Investimento e exportação a chave da recuperação???

Segundo noticia o Público, Sócrates disse que as duas palavras-chave para a recuperação da economia nacional são “investimento e exportação”. O entusiasmo com que estes discursos são pronunciados é, por vezes, perigoso por criar expectativas irrealistas. Tem havido no País entusiasmos semelhantes que bateram com a testa no muro, empresas que ou não chegaram a iniciar a produção ou encerraram pouco depois. Algumas mudaram-se para outras áreas geográficas, deixando centenas de pessoas no desemprego com o que isso representa de problemático para as famílias.

Sem dúvida que a exportação constitui um indicador, uma mola de recuperação, pelo dinheiro que entra no País e pelos efeitos que estão a montante, negócio dos fornecedores, trabalho e respectivos salários ao pessoal, remuneração ao capital e lucro, etc. Quanto a isso não há dúvidas. Mas quanto ao investimento, é preciso ter em conta as lições de experiências anteriores, as decisões que conduzam a medidas concretas devem ser muito ponderadas e utilizadas com critérios bem adequados, para não se repetirem erros, em que, com a falácia do investimento, foi esbanjado muito dinheiro com empresas estrangeiras que não se mostraram merecedoras do apoio.

A Alemanha, segundo notícia recente, terá este ano o desemprego mais baixo desde 1992pois está a obter grande sucesso no combate ao desemprego através das «pequenas e médias empresas e, em especial, do sector de serviços».

Portanto nada se resolve com palavras milagrosas, com uma varinha mágica, mas com análises criteriosas, desapaixonadas quanto a hipóteses mais favoráveis a amigos ou compadres e preparando as decisões tendo sempre em mente o interesse de Portugal e as condições existentes nas realidades dos portugueses, de quem se espera o melhor esforço para a recuperação que os deverá beneficiar.
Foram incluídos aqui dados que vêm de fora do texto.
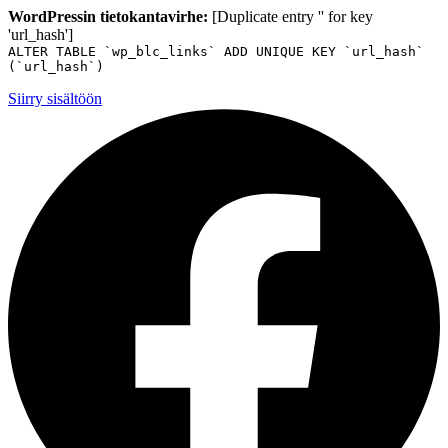
WordPressin tietokantavirhe:
[Duplicate entry '' for key
'url_hash']
ALTER TABLE `wp_blc_links` ADD UNIQUE KEY `url_hash`
(`url_hash`)
Siirry sisältöön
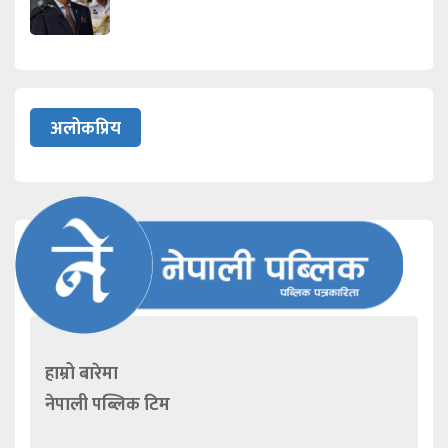
अलोकप्रिय
हाम्रो बारेमा
नेपाली पब्लिक टिम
É preciso que todos estejam conscientes de que tudo será organizado para que os benefícios não fiquem concentrados nos que já estão favorecidos, mas sejam distribuídos com justiça social para reduzir o fosso entre os que tudo têm e os de que de tudo carecem.

Imagem da Net.

quarta-feira, 16 de junho de 2010

É urgente uma ruptura seguida de reestruturação

O PR mostrou estar consciente de que o país vive uma situação insustentávele apelou à coesão e à repartição dos sacrifícios “de forma equitativa e justa”, o que vem ao encontro de sugestões já aqui trazidas a lume. A solução não se obterá com «paninhos quentes» mas exige a eliminação das causas reais que estiveram na origem e na continuação da crise, e já aqui enumeradas quer em posts quer em comentários.

No post Cortar o défice, reformar o regime, além do repetidamente referido código para bem governar era referido Código ou compromisso alargado e duradouro sugerido numa reunião de empresários que, agora, tem condições para ser preparado dada a unidade suscitada entre os parceiros sociais em resposta ao apelo do PR.
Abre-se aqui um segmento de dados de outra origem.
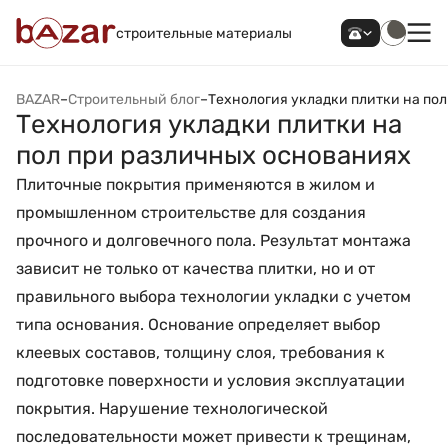
строительные материалы
BAZAR
–
Строительный блог
–
Технология укладки плитки на по
Технология укладки плитки на
пол при различных основаниях
Плиточные покрытия применяются в жилом и
промышленном строительстве для создания
прочного и долговечного пола. Результат монтажа
зависит не только от качества плитки, но и от
правильного выбора технологии укладки с учетом
типа основания. Основание определяет выбор
клеевых составов, толщину слоя, требования к
подготовке поверхности и условия эксплуатации
покрытия. Нарушение технологической
последовательности может привести к трещинам,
Existe, assim, um momento a não desperdiçar para Portugal procurar uma estratégia para um novo ciclo e para se efectuar um «contrato de coesão», com o qual se imponham valores éticos, se combata a corrupção e os gastos exagerados e sem justificação racional, a fim de conseguir a «valorização do potencial do País». É altura de nos consciencializarmos, a começar pelos políticos, de que «acabou a ilusão» e de que a crise não desaparecerá por acção de varinha mágica, mas irá continuar «neste ano e no próximo», pelo menos.
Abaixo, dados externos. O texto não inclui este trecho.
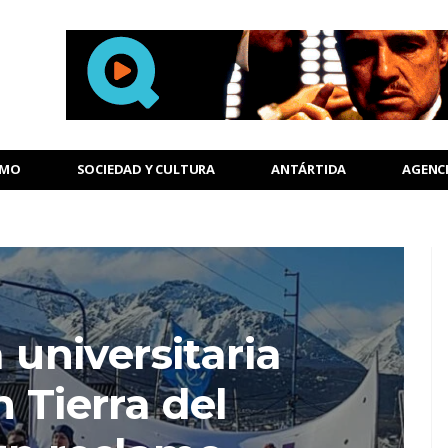
SMO
SOCIEDAD Y CULTURA
ANTÁRTIDA
AGENC
universitaria
 Tierra del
Vamos estar atentos às acções inteligentes, patrióticas, supra-partidárias, colocando os interesses nacionais como alvo a atingir, acima de tudo, e eliminando com coragem e frontalidade todos os vírus e bactérias que sugam imoralmente os recursos financeiros de Portugal, acabando com todas as benesses especiais que criam cidadãos de primeira acima de todos os cidadãos nacionais.